TASK DETAILS:
Print, exactly as given, each line of the data from the line containing "Image resolution: width=1568, height=2315." up to and including its last line.

##### PROVIDED DATA #####

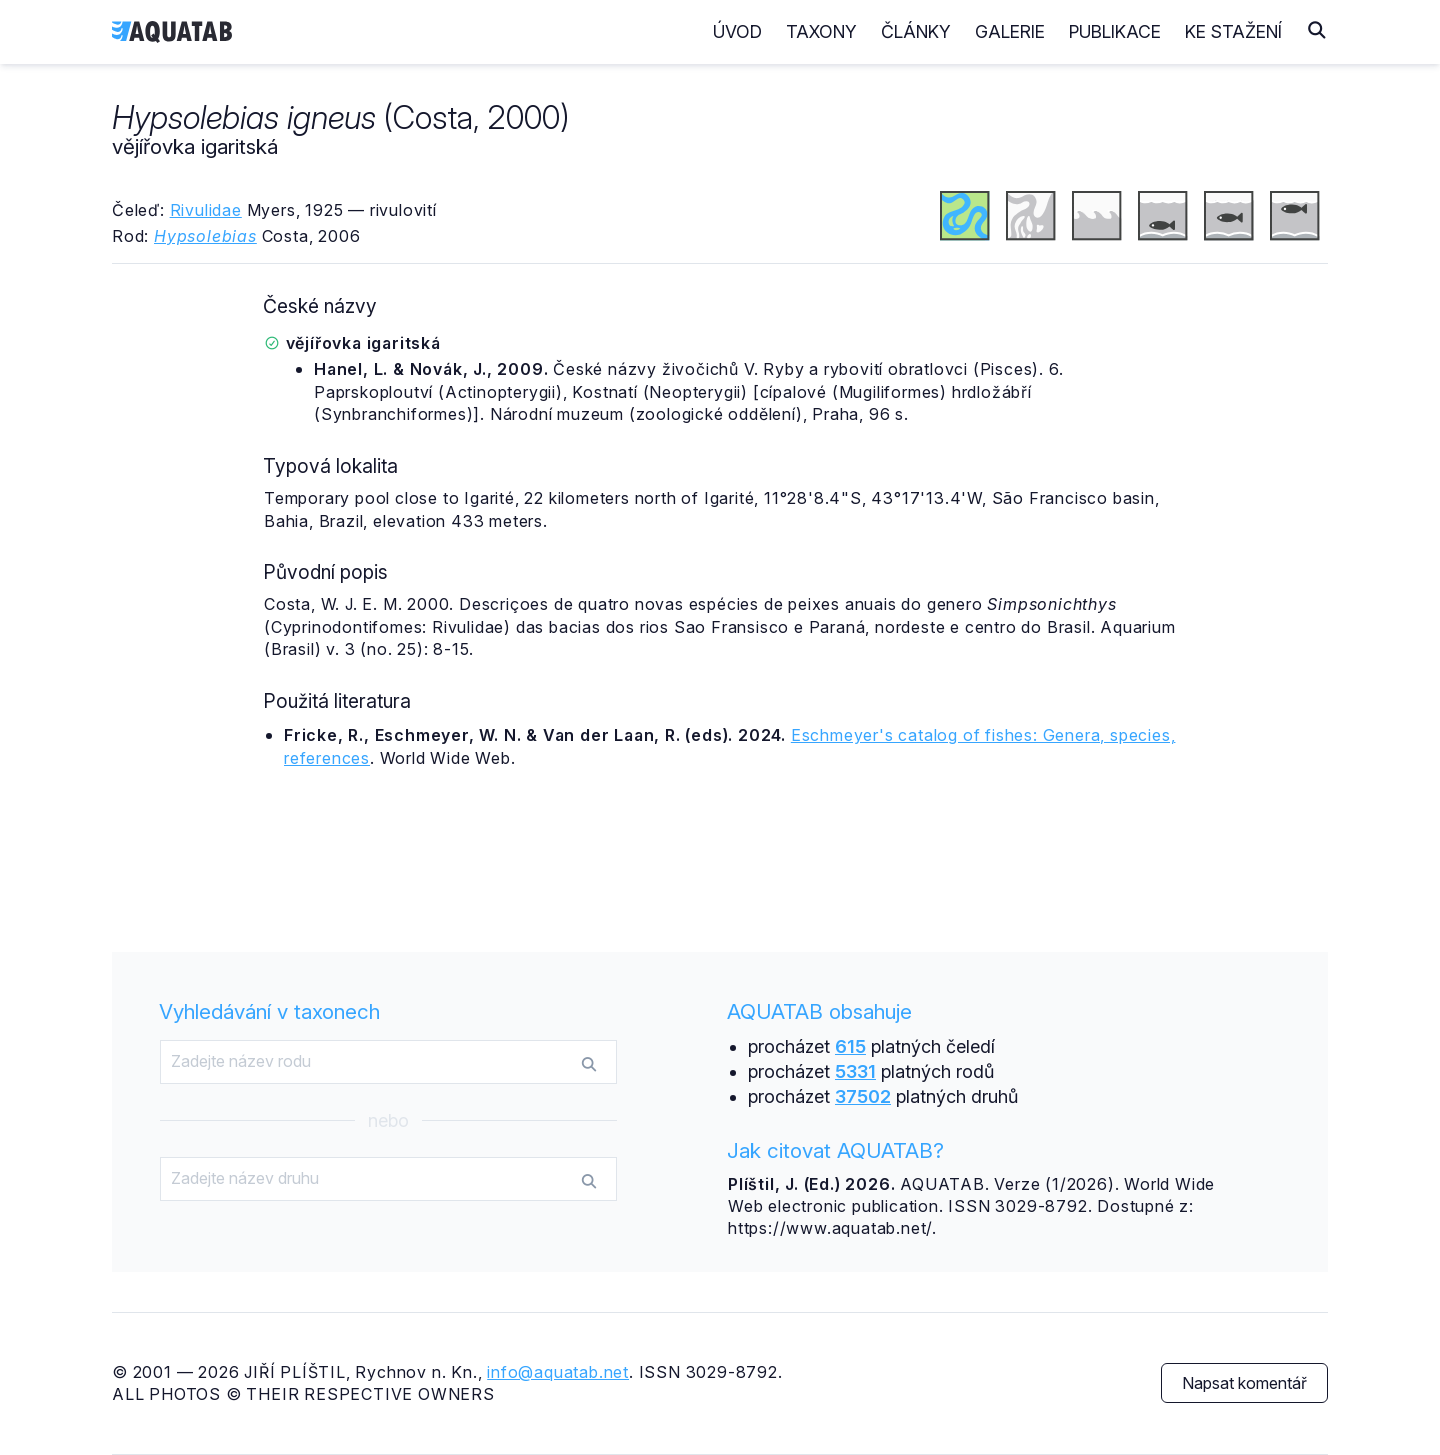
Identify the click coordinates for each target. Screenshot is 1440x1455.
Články (916, 31)
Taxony (821, 31)
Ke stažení (1233, 31)
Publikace (1115, 31)
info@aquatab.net (558, 1372)
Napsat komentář (1244, 1383)
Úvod (737, 31)
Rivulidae (206, 210)
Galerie (1010, 31)
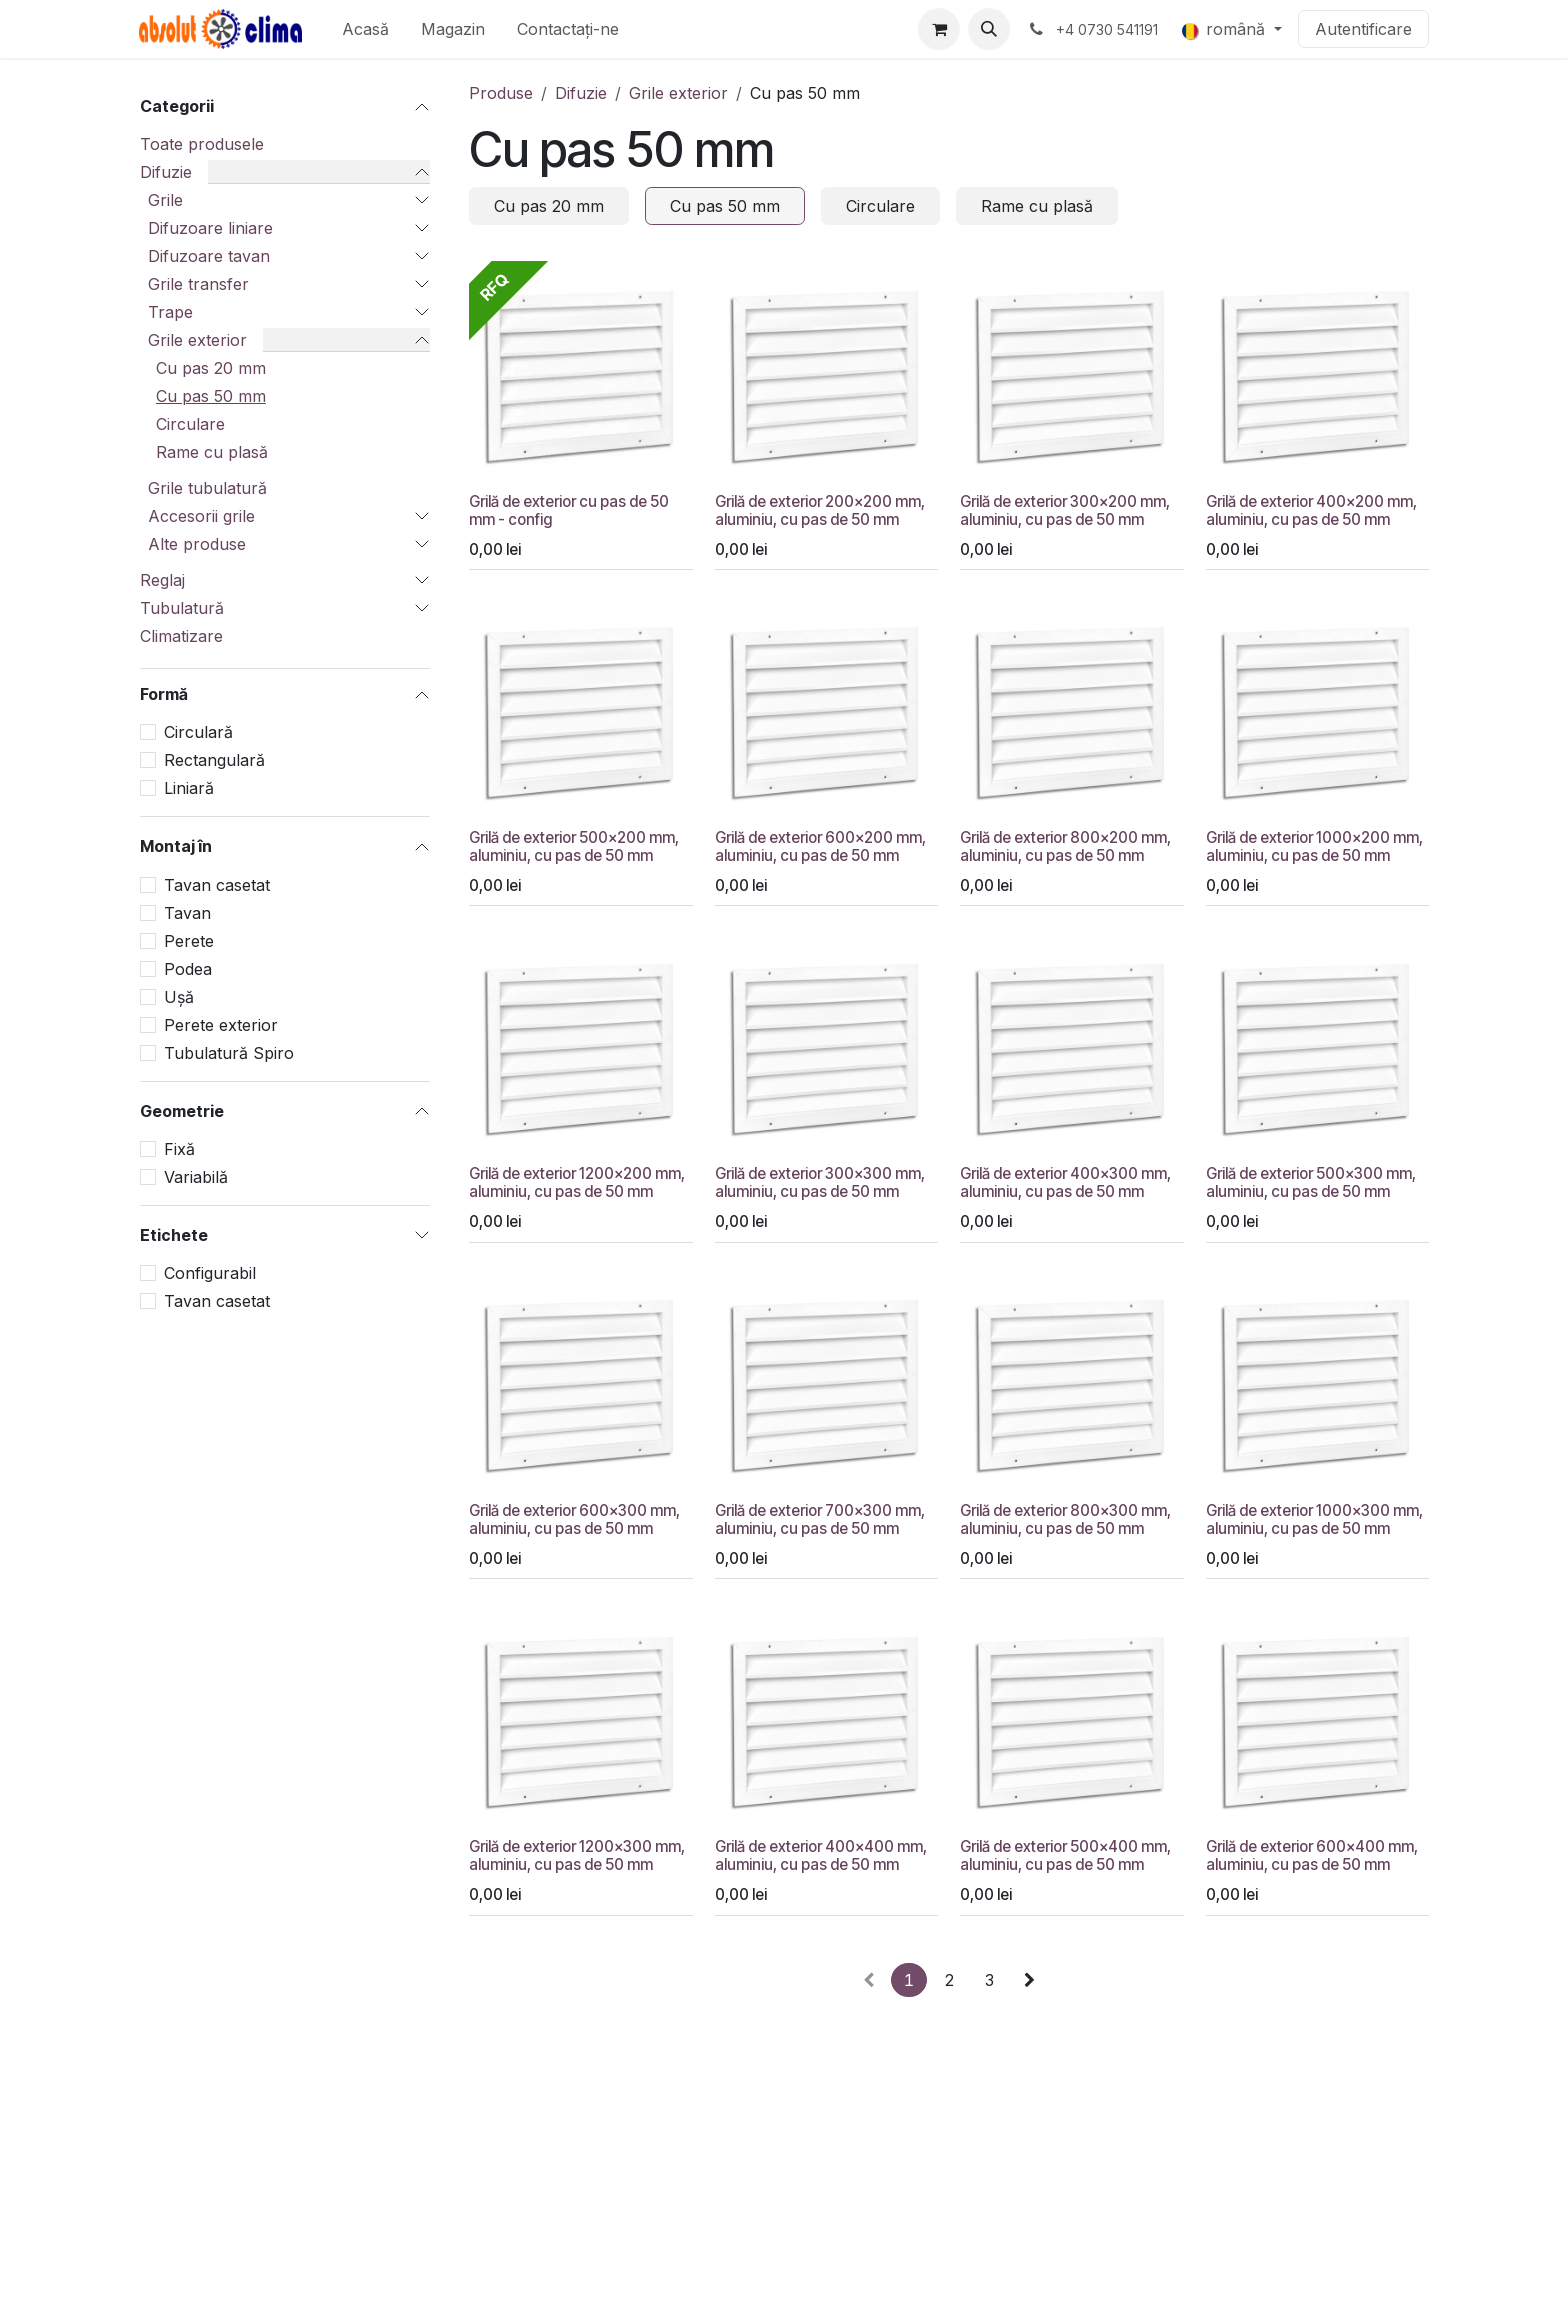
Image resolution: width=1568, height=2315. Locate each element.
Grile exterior (197, 340)
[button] (989, 29)
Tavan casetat (217, 885)
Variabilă (196, 1177)
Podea (188, 969)
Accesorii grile (201, 516)
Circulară (198, 732)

#####

EXERCISE ANSWER:
Image resolution: width=1568, height=2315. Locate each element.
Grile exterior (197, 340)
[button] (989, 29)
Tavan casetat (217, 885)
Variabilă (196, 1177)
Podea (188, 969)
Accesorii grile (201, 516)
Circulară (198, 732)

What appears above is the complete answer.